Moorabool raid smokes out 35,000 illegal tobacco plants

Police at the Moorabool property where 35,000 illegal tobacco plants were found. Photo: REG RYAN

By PAUL MILLAR

A notorious Lebanese crime clan is believed linked to a massive illegal tobacco plantation discovered on the outskirts of Geelong during a series of pre-dawn raids by Victoria Police.

Police today found up to 35,000 tobacco plants during a raid at a Moorabool property on the Geelong-Ballan Rd near Geelong.

The raid was part of a police blitz involving up to 700 law enforcement personnel who executed 44 search warrants in Geelong and across the north-western suburbs of Melbourne.

Customs and taxation officers were part of a team that scoured the Moorabool property, which was sealed off at both entrances by police guards.

The property contains storage sheds and lengthy plastic greenhouses.

Inside those greenhouses, hundreds of metres off the main road, officers were busily loading up a truck brought in to gather evidence.

Police arrested 27 people during the raids, seizing drugs, firearms, ammunition, vehicles and more than $70,000 in cash.

Crime Command Detective Acting Superintendent Michael Frewen said the operation was a result of work done by the Santiago Taskforce in relation to Middle Eastern crime syndicates.

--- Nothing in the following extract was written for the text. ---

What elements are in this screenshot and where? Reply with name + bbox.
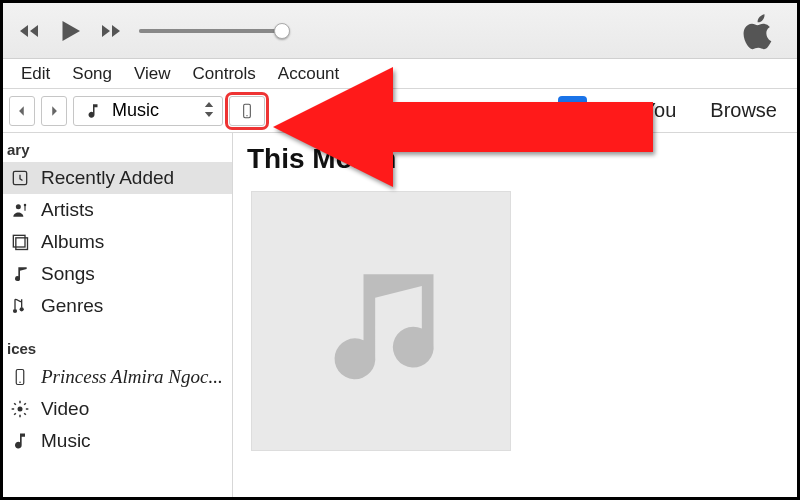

Among those arrested or questioned in the raids were members of a well-known crime family based in Melbourne’s west.

“Santiago Taskforce has been investigating the supply and trafficking of methamphetamine and the storage and trafficking of illegal firearms in relation to this particular Middle Eastern crime syndicate since last year,” he said.

“What we’ve been able to do today, with much success, is disrupt a lot of that activity and prosecute the people involved in those offences.

“With such significant numbers of police and other law enforcement personnel involved, in what was classified as a high-risk operation, it’s been pleasing not to have any injuries to police or offenders processed.”

Today’s operation also drew on specialist support from the National Anti-Gangs Squad and Australian Gangs Intelligence Co-ordination Centre, including resources from Australian Federal Police, Australian Customs and Border Protection Service, the Australian Taxation Office and the Victorian Sheriff’s Office.

The operation involved Santiago Taskforce detectives along with police from Crime Command, regions, Special Operations Group, Dog Squad, Operations Response Unit, Transit, Road Policing, Critical Incident Response Team, Transport Branch, Search and Rescue Intelligence and Covert Support Command and forensics.

Santiago Taskforce was set up by Victoria Police in October 2008 to address serious and organised crime, including shooting incidents involving a number of families and their associates.